Home » Disproving Euler proposition by brute force in C

# Disproving Euler proposition by brute force in C

## Solutons:

Note: At some point, this review drifted into the realm of assembler and GMP. An actual review is at the end of this post, whereas the first section discusses the runtime-problems concerning `pow`, wrong data types and arbitrary large integers.

# No life time for run time

Would there be any way (on my current machine) to get this to run in my lifetime?
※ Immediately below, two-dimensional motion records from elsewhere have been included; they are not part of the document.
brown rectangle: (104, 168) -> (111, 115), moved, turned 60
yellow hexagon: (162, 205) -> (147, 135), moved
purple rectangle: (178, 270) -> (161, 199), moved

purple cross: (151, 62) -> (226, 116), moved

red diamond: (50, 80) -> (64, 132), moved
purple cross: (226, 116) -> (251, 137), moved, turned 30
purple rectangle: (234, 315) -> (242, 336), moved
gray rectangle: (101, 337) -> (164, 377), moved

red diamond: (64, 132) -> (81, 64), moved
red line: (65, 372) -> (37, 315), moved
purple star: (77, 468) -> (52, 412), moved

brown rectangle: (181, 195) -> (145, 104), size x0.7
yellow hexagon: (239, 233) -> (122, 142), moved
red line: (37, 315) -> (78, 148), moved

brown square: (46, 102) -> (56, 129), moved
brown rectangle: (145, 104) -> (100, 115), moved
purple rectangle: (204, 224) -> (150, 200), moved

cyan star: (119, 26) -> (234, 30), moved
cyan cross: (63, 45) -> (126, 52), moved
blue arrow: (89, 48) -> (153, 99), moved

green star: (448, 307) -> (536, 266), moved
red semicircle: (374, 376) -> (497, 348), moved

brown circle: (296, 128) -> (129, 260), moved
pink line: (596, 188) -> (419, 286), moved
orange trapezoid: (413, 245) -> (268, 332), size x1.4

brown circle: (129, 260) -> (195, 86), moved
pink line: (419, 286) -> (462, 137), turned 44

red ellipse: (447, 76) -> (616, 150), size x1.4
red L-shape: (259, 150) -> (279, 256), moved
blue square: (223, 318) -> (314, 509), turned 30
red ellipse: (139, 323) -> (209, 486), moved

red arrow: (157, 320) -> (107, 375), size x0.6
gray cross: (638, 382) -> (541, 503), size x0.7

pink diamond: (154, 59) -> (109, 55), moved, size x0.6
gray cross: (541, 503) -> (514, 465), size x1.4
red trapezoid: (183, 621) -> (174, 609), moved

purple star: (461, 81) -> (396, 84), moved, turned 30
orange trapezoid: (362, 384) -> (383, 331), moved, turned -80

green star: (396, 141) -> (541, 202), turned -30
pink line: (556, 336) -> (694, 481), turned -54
There’s a great saying in carpentry: measure twice, cut once. It concerns cutting wood or other material, where you have to throw away your resources if you accidentally cut at the wrong place.

A similar saying is there for software engineers: you can’t optimize what you can’t measure. There are several ways to measure your code, e.g. benchmarking, profiling, or looking at the generated as­sembler to see how many instructions a certain part of your code will take.

Here, we will take the latter route, start with the assembler, take considerations step by step and see where we end up.

## A study in assembly

Lets have a look at your code. Well, not yours, but the assembler the compiler generates. You can use `gcc -S -O3`. On my platform, this results in the following “hot” section in `main`:

``````.L6:
cmp     rbx, 500000
je      .L18
.L8:
mov     rax, QWORD PTR .LC0[rip]
movsd   xmm0, QWORD PTR [rsp+40]
movq    xmm1, rax
call    pow                        ; (1)
mov     rax, QWORD PTR .LC0[rip]
movsd   QWORD PTR [rsp+8], xmm0
movsd   xmm0, QWORD PTR [rsp+48]
movq    xmm1, rax
call    pow                        ; (2)
mov     rax, QWORD PTR .LC0[rip]
movsd   QWORD PTR [rsp+16], xmm0
movsd   xmm0, QWORD PTR [rsp+32]
movq    xmm1, rax
call    pow                        ; (3)
mov     rax, QWORD PTR .LC0[rip]
movsd   QWORD PTR [rsp+24], xmm0
pxor    xmm0, xmm0
cvtsi2sd        xmm0, rbx
movq    xmm1, rax
call    pow                        ; (4)
movsd   xmm2, QWORD PTR [rsp+8]
movapd  xmm1, xmm0
movsd   xmm0, QWORD PTR [rsp+24]
ucomisd xmm0, xmm1
jp      .L6
jne     .L6
``````

Even though you might not know assembler, you can see those four calls to `pow`. The first thing you need to know is that `call` is slow compared to those other operations. Those four `call`s happen in the innermost loop. The compiler removed the `call` to `prop` and instead replaced it by its code (that’s faster).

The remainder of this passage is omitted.